Polyzyklische Nitroaromaten (Nitro-PAK) sind ubiquitäre Umweltschadstoffe, die sowohl in den Extrakten der Abgase von Diesel- und Benzinmotoren als auch auf der Oberfläche von Luftstaub auftreten (Purohit & Basu, 2000; EPA 2002). Eine mutagene Aktivität in bakteriellen und Säugerzellsystemen als auch eine krebsauslösende Wirkung im Tierversuch sind von einigen Vertretern dieser Stoffklasse eindeutig belegt. Obwohl die Bedeutung der Nitro-PAK für die Krebsentstehung beim Menschen zur Zeit nicht geklärt ist, hat ihre Korrelation mit der Lungenkrebsrate in verkehrsbelasteten Gebieten und ihr direkter Nachweis im Gewebe von Lungenkrebspatienten (Tokiwa et al., 1993) zu einem beträchtlichen Interesse an einer Risikoabschätzung geführt. Epidemiologische Studien zeigten, dass eine berufsbedingte Exposition mit Dieselabgasen mit einem erhöhten Lungenkrebs-Risiko verbunden ist (Brüske-Hohlfeld et al., 1999; Boffetta et al., 2001) und führten dazu, dass die IARC Dieselabgas als wahrscheinlich carcinogen für den Menschen (group 2A) eingestuft hat (IARC, 1989).
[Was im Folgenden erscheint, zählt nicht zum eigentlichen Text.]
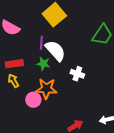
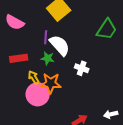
yellow arrow: (13, 81) -> (34, 77), moved
pink circle: (33, 100) -> (38, 94), size x1.5

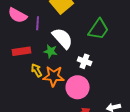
green trapezoid: (107, 29) -> (99, 29), moved
purple line: (46, 37) -> (38, 23), moved
pink circle: (38, 94) -> (78, 87), moved

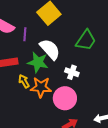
green star: (51, 51) -> (38, 62), size x1.5

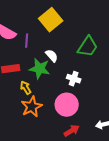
white semicircle: (50, 49) -> (52, 56), size x0.6
orange star: (41, 87) -> (32, 107), moved, turned -30

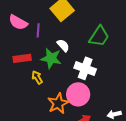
white cross: (74, 79) -> (85, 68), size x1.5
orange star: (32, 107) -> (58, 103), moved

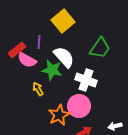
pink semicircle: (18, 22) -> (27, 60), moved
white semicircle: (63, 45) -> (64, 57), size x1.6
red rectangle: (22, 58) -> (17, 50), moved, turned -30

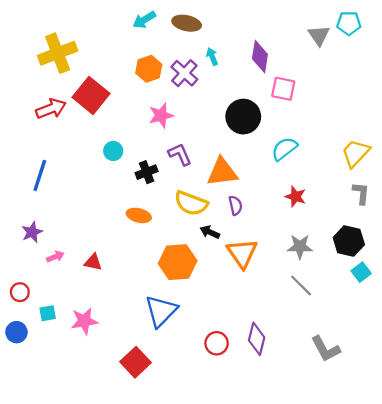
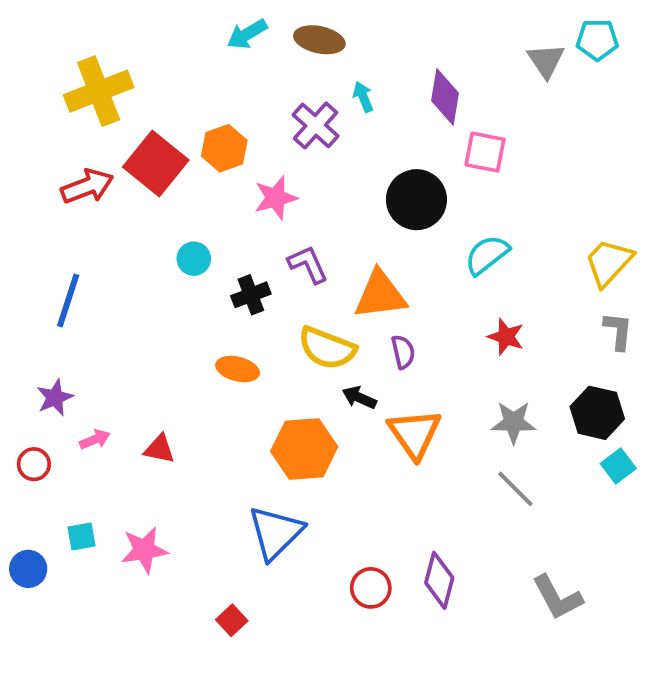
orange hexagon: (149, 69) -> (224, 148), moved
red circle: (20, 292) -> (34, 464), moved
red square: (135, 362) -> (232, 620), size x0.6

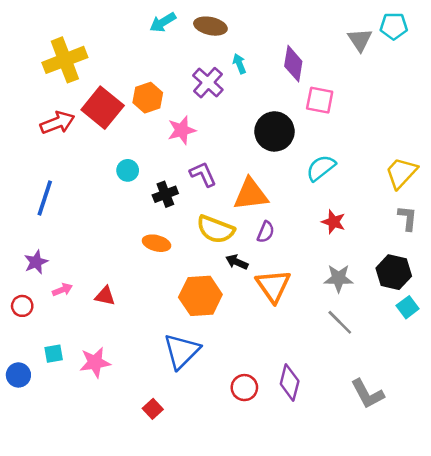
purple semicircle: (403, 352) -> (266, 232), turned 35

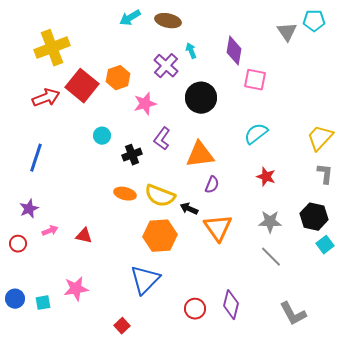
black circle: (274, 131) -> (201, 98), moved
purple L-shape: (203, 174) -> (162, 139), turned -120
yellow semicircle: (216, 229) -> (160, 196), moved
cyan square: (54, 354) -> (43, 303), moved

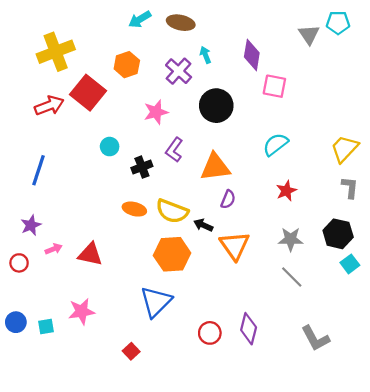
orange hexagon: (118, 78) -> (127, 65), moved
red star: (266, 177) -> (286, 191), turned 30
red triangle: (84, 236) -> (90, 254), size x1.4

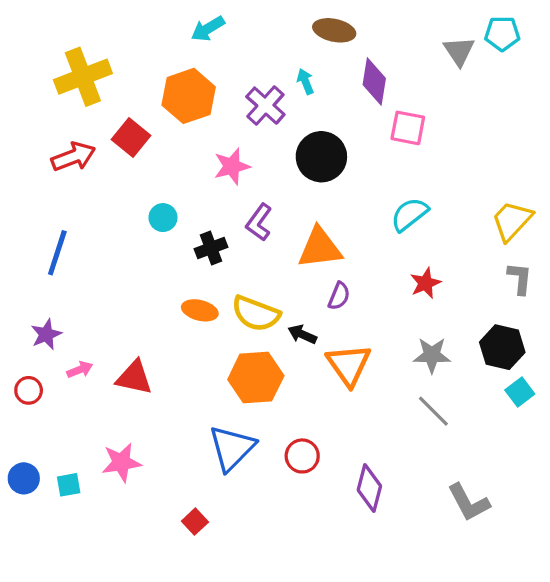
brown ellipse: (181, 23) -> (334, 30), moved
orange hexagon: (127, 65) -> (189, 96), size x1.4
red square: (88, 93) -> (131, 138), size x0.7
red circle: (210, 333) -> (302, 456), moved

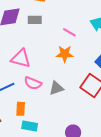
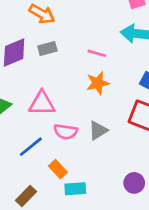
orange rectangle: (21, 109) -> (58, 169), turned -32

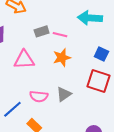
gray rectangle: (47, 48) -> (42, 31), moved
pink triangle: (42, 103) -> (24, 60), moved

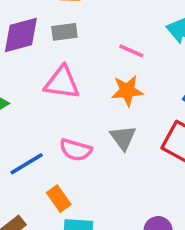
gray rectangle: (42, 31) -> (64, 32), moved
gray triangle: (64, 94) -> (123, 138), moved, turned -42

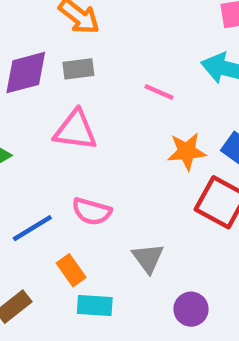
orange star: (127, 91) -> (187, 151), moved
gray triangle: (123, 138) -> (148, 258), moved

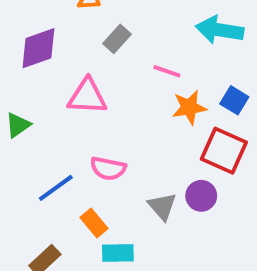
gray rectangle: (78, 69) -> (117, 39), moved, turned -36
pink line: (159, 92) -> (167, 71), moved
purple circle: (191, 309) -> (201, 196), moved

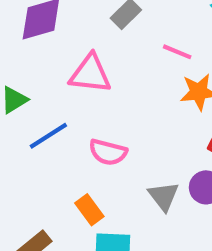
blue line: (56, 188) -> (48, 136), moved

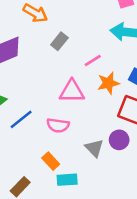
pink line: (177, 52) -> (93, 60), turned -48
pink triangle: (90, 74) -> (72, 91), moved

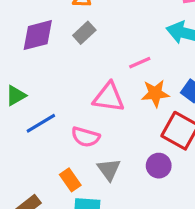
gray rectangle: (59, 41) -> (84, 33), moved
gray triangle: (94, 148) -> (109, 169), moved

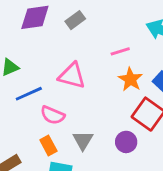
orange star: (155, 93) -> (130, 79), turned 30
pink triangle: (109, 97) -> (72, 76), moved
pink semicircle: (85, 137) -> (53, 115), moved

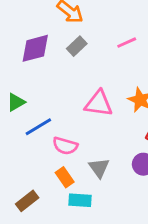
pink line: (120, 51) -> (127, 43), moved
pink triangle: (72, 76) -> (99, 104), moved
Nach einer aktuellen Studie des Umweltbundesamtes (2003) ließen sich in Deutschland jährlich ca. 2000 Todesfälle durch Lungenkrebs vermeiden, wenn alle Dieselfahrzeuge Partikelfilter hätten. Für den Menschen stellt der Ruß des Dieselabgases die Hauptexpositionsquelle mit Nitro-PAK dar, wobei 1-Nitropyren die Hauptkomponente ist (ca. 200 ppm).

Vor wenigen Jahren (Enya et al., 1997) wurde in Dieselabgasen und in Luftstaub-Extrakten ein neuer Vertreter dieser Stoffklasse entdeckt -3-Nitrobenzanthron- (3-NBA, 3-Nitro-7H-benz[d,e]anthracen-7-on). Erst kürzlich wurde 3-NBA auch an der Oberfläche von Böden und im Regenwasser gefunden (Murahashi et al., 2003), was eine ubiquitäre Verbreitung nahe legt. Obwohl es nur in geringen Mengen (0,6-6,6 µg/g Partikel) vorkommt, ist dieses aromatische Nitroketon toxikologisch relevant, da es eines der stärksten im Ames-Test je getesteten Mutagene darstellt und im Verdacht steht, beim Menschen carcinogen zu wirken (Enya et al., 1997; Adachi et al., 2000). Die Genotoxizität dieses potentiellen Carcinogens wurde durch Mikrokern-Induktion in der Maus und humanen Zellen als auch im Comet-Assay und durch die Induktion von Mutationen in humanen Zellen belegt (Enya et al., 1997; Phousongphoung et al., 2000; Lamy et al., 2004).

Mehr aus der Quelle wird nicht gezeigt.